Потом я тебя провожал.
Ненавижу поездки, но иногда приходится. Столица, пригороды вонючие, хлам и мусор без края, ничья земля… дым, гул постоянный, бешеные глаза, не говорят, а лают, ничего не спросить… Я моментально устаю, падаю духом, Малов, я ненужная частица природы, не понимаю, зачем здесь оказался, и есть ли вообще дела, за которые стоит так колготиться, а?.. За то, что здесь все время что-то продают, раздают, всучивают, и, как ты говоришь, «есть шансы»? Не знаю, но хорошо, что мимо, мимо городской свалки этой, к самолетам, на севере…
Приехали рано, но лучше, ты говоришь, чем поздно, у нас никогда время не рассчитать.
Знаешь, жаль, самолеты крыльями не машут.
Наконец, пробубнили сверху — «Лондон», ты меня обнял, глаза мокрые, ничего сказать не можешь, да и что говорить… И я молчу, махнул рукой, проводил глазами до кишки, в которую тебя впихнули, и обратно. Дорогу помнил, я ведь зверь, куда ни завези, а найду. Если не испугаюсь, а я пришиблен был, тупой, и немного поблуждал, но ничего особенного. Вернулся, у нас тихо, светло, рай, так и дальше должно быть, думаю, мы быстро доберемся до зимы, ты вернешься, и все пойдет как было.
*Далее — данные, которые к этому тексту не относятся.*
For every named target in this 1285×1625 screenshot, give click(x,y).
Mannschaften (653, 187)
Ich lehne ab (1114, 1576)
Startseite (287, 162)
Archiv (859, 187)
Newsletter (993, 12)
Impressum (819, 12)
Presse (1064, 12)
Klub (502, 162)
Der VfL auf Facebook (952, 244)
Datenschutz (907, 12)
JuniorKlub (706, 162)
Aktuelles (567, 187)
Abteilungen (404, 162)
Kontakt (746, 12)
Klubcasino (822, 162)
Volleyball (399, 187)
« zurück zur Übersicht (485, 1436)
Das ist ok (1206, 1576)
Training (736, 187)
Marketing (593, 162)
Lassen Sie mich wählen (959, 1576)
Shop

Но не получилось, не получается, только ты исчез, как все пошло наперекосяк, новые и новые события, только успевай поворачиваться, отбиваться… Я понял теперь, как трудно самому жить, все решать и не бояться. Это главное, ты написал мне — «Саша, ничего не бойся, тогда до всего сам дойдешь…»
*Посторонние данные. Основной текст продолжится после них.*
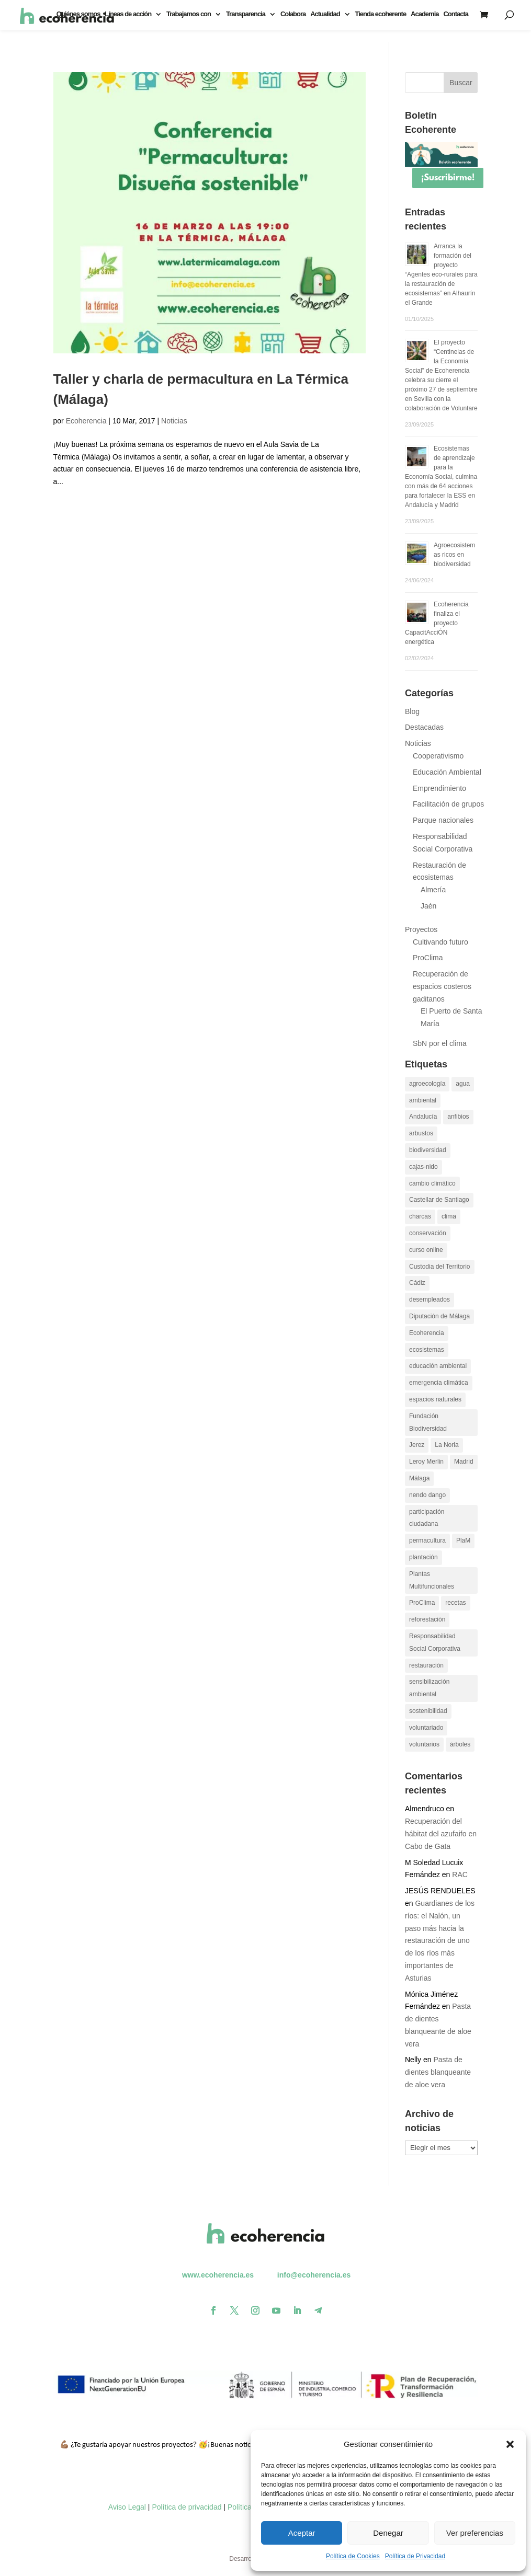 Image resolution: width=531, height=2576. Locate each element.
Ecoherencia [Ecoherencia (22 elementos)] (426, 1333)
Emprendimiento (439, 788)
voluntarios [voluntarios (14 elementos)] (424, 1744)
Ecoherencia (86, 421)
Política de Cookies (353, 2556)
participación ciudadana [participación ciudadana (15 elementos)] (426, 1518)
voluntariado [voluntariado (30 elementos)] (426, 1727)
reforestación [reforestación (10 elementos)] (427, 1619)
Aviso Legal (127, 2507)
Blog (412, 711)
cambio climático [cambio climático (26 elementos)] (432, 1183)
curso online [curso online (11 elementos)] (426, 1250)
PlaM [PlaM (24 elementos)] (463, 1540)
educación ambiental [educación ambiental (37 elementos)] (438, 1366)
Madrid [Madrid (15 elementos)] (463, 1461)
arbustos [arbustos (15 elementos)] (421, 1133)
Писать не люблю, но ты просил, чтобы записал, день за днем, о Жасмине и вообще, всю жизнь без тебя. Я попробовал, сначала трудно, слов-то хватает, но писать о том, что знаешь и помнишь, скучно. Когда рисуешь, другое дело, никогда не знаешь, что дальше будет. Но ты просил, и я старался. Знаешь, со временем легче стало, я даже привык писать каждый вечер перед сном.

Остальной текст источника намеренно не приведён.